And tells me I'm too poor to wed.”
Being directly opposite the pillow, it greeted me each morning when I opened my eyes. It was applicable to my own case also, and had a depressing effect upon me.
I had tried short stories, essays, satires. One—but one only—a sad thing about a maiden who had given her life for love and been turned into a water-fall, and over the writing of which I had nearly broken my heart, had been accepted by a paper called The Lamp. It died soon afterwards. The others, with appalling monotony, had been returned to me again and again: sometimes with the Editor's compliments and thanks, and sometimes without: sometimes returned with indecent haste, seemingly by the next post; sometimes kept for months—in a dustbin, judging from appearances. My heart would turn to lead whenever the dismal little slavey would knock at the door and enter with them. If she smiled as she handed me the packet, her thumb and finger covered with her apron so as not to soil it, I fancied she was jeering at me. If she looked sad, as more often she did, poor little overworked slut, I thought she was pitying me. I shunned the postman when I saw him in the street, feeling sure he knew my shame. I wonder if the smart journalists who make fun in the comic papers of the rejected contributor have ever been themselves through that torture-chamber.
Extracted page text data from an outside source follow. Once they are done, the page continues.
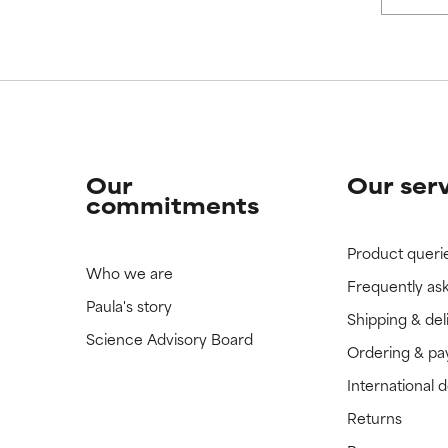
 rated this ingredient because we have not had a chance to re
 rated this ingredient because we have not had a chance to re
Our
Our ser
commitments
Product queri
Who we are
Frequently as
Paula's story
Shipping & del
Science Advisory Board
Ordering & p
International 
Returns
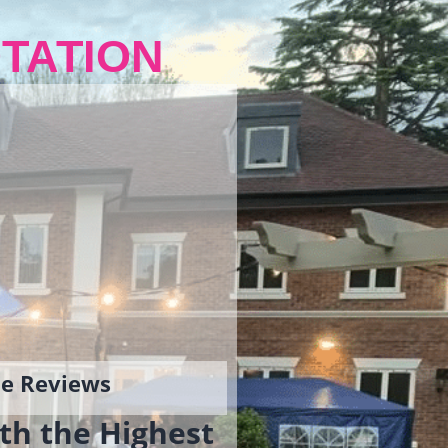
TATION
gle Reviews
th the Highest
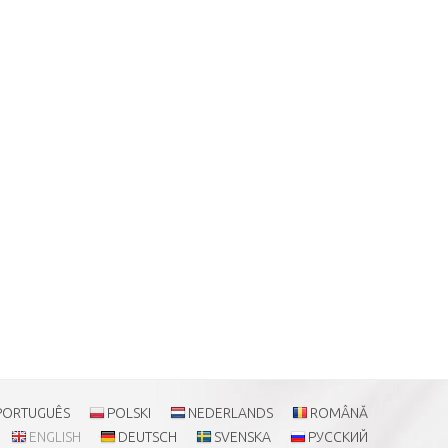
PORTUGUÊS
POLSKI
NEDERLANDS
ROMÂNĂ
ENGLISH
DEUTSCH
SVENSKA
РУССКИЙ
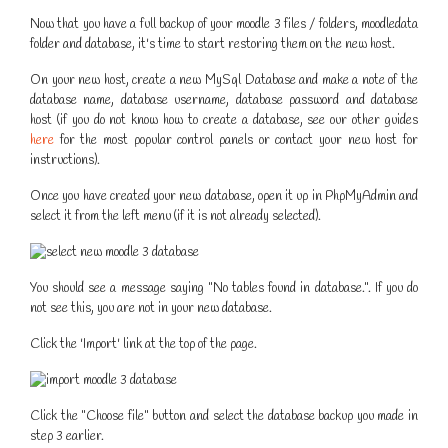
Now that you have a full backup of your moodle 3 files / folders, moodledata
folder and database, it's time to start restoring them on the new host.
On your new host, create a new MySql Database and make a note of the
database name, database username, database password and database
host (if you do not know how to create a database, see our other guides
here
for the most popular control panels or contact your new host for
instructions).
Once you have created your new database, open it up in PhpMyAdmin and
select it from the left menu (if it is not already selected).
You should see a message saying "No tables found in database.". If you do
not see this, you are not in your new database.
Click the 'Import' link at the top of the page.
Click the "Choose file" button and select the database backup you made in
step 3 earlier.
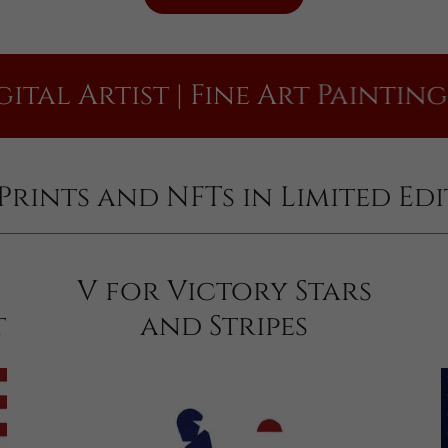
Artist | Fine Art Painting | Pri
t Prints and NFTs in Limited Ed
V for Victory Stars
t
and Stripes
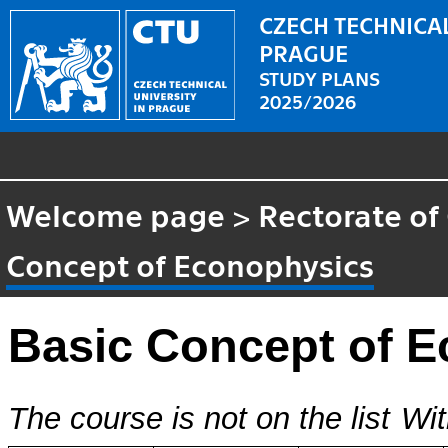
CZECH TECHNICAL
PRAGUE
STUDY PLANS
2025/2026
Welcome page
>
Rectorate of
Concept of Econophysics
Basic Concept of 
The course is not on the list
Wit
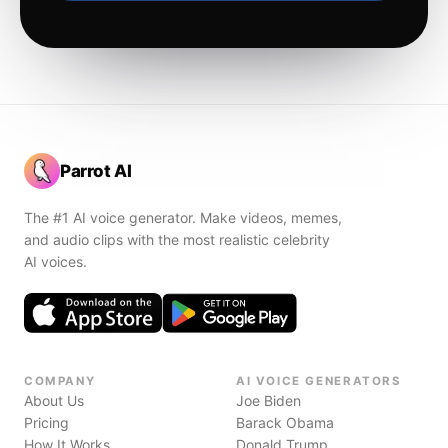
Parrot AI
The #1 AI voice generator. Make videos, memes,
and audio clips with the most realistic celebrity
AI voices.
COMPANY
AI VOICE GENERATORS
About Us
Joe Biden
Pricing
Barack Obama
How It Works
Donald Trump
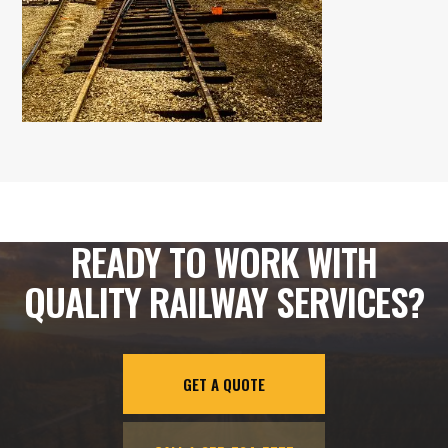
READY TO WORK WITH
QUALITY RAILWAY SERVICES?
GET A QUOTE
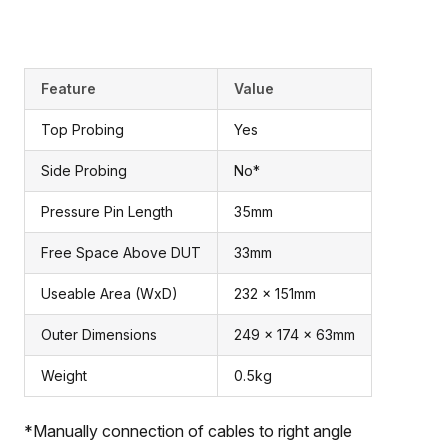
Feature
Value
Top Probing
Yes
Side Probing
No*
Pressure Pin Length
35mm
Free Space Above DUT
33mm
Useable Area (WxD)
232 x 151mm
Outer Dimensions
249 x 174 x 63mm
Weight
0.5kg
*Manually connection of cables to right angle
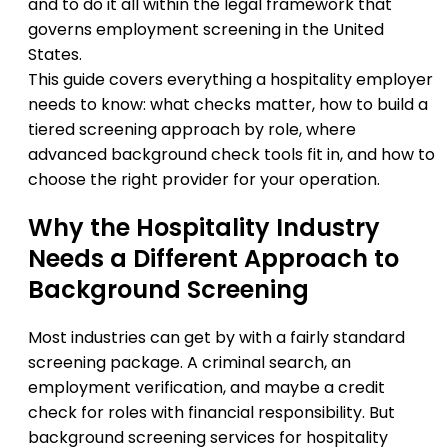
and to do it all within the legal framework that
governs employment screening in the United
States.
This guide covers everything a hospitality employer
needs to know: what checks matter, how to build a
tiered screening approach by role, where
advanced background check tools fit in, and how to
choose the right provider for your operation.
Why the Hospitality Industry
Needs a Different Approach to
Background Screening
Most industries can get by with a fairly standard
screening package. A criminal search, an
employment verification, and maybe a credit
check for roles with financial responsibility. But
background screening services for hospitality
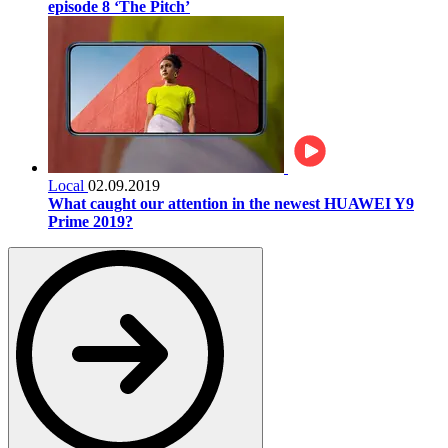
episode 8 ‘The Pitch’
Local
02.09.2019
What caught our attention in the newest HUAWEI Y9
Prime 2019?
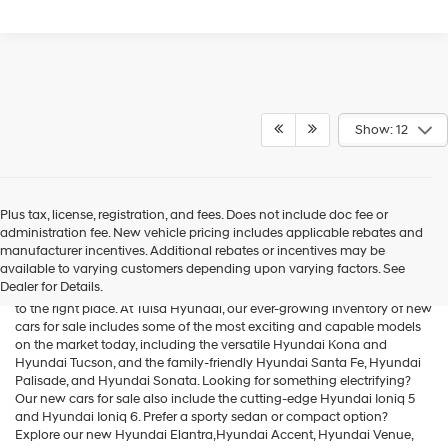
Show: 12
Plus tax, license, registration, and fees. Does not include doc fee or
administration fee. New vehicle pricing includes applicable rebates and
Cars for Sale
manufacturer incentives. Additional rebates or incentives may be
available to varying customers depending upon varying factors. See
Dealer for Details.
If you're searching for new cars for sale in the Tulsa area, you've come
to the right place. At Tulsa Hyundai, our ever-growing inventory of new
cars for sale includes some of the most exciting and capable models
on the market today, including the versatile
Hyundai Kona
and
Hyundai Tucson
, and the family-friendly
Hyundai Santa Fe
,
Hyundai
Palisade
, and
Hyundai Sonata
. Looking for something electrifying?
Our new cars for sale also include the cutting-edge
Hyundai Ioniq 5
and
Hyundai Ioniq 6
. Prefer a sporty sedan or compact option?
Explore our new
Hyundai Elantra
,Hyundai Accent,
Hyundai Venue
,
By luck, my favorite poet, just then, was Longfellow. It has become the fashion to belittle him. Perhaps all his verse does not reach the level of, say, “The Building of the Ship.” But even Wordsworth nods. To youth, face to face with giants, he will long remain a helpful voice. Some two years before, on a sudden impulse, I had written him a long rigmarole of a letter, pouring out my troubles to him, addressing it simply to Henry Wadsworth Longfellow, America; and had received an answer proving to me that he understood my case exactly and knew all about me. Always when things were at their worst, or nearly so, I would go to him for comfort; and one evening, crouching over my small fire, I struck the poem beginning:
“By his evening fire the artist
Pondered o'er his secret shame;”
I had the feeling that Longfellow must have been thinking about me. And when I read the last two lines:
“That is best which lieth nearest;
Shape from that thy work of art,”
it came to me that Longfellow was telling me not to bother about other people's troubles—those of imaginary maidens turned into waterfalls, and such like—but to write about my own. I would tell the world the story of a hero called Jerome who had run away and gone upon the stage; and of all the strange and moving things that had happened to him there. I started on it that same evening, and in three months it was finished. I hunted up an old actor named Johnson—the oldest actor on the boards, he boasted himself; and he certainly looked it. He had played with Edmund Kean, Macready, Phelps and Booth, not to mention myself. We had been at Astley's together, during the run of “Mazeppa.” It had fallen to our lot, in the third act, to unbind Lisa Weber from the exhausted steed, and carry her across the stage. I took her head and old Johnson her heels. She was what Mr. Mantalini would have called a demmed fine woman, weighing, I should think, some fourteen stone; and during the journey she would pour out blood-curdling threats as to what she would do to both or either of us if we dropped her. Old Johnson lost his temper one night: “Oh, come on, young 'un,” he called out to me in a loud whisper, “let's chuck her into the orchestra.” He began to heave his end. She kept quiet after that. He was now with Wilson Barrett at the old Princess's. I used to wait for him at the stage door, and we would adjourn to a little tavern in Oxford Market. It really was a market in those days, with wooden booths all round, and stalls in the centre; where now stands Oxford Mansions. He would look over my MS. to see that I had made no blunders; and the anecdotes and stories that he told me would have made a rattling good book of themselves. I meant to write it. But he died before we had completed it.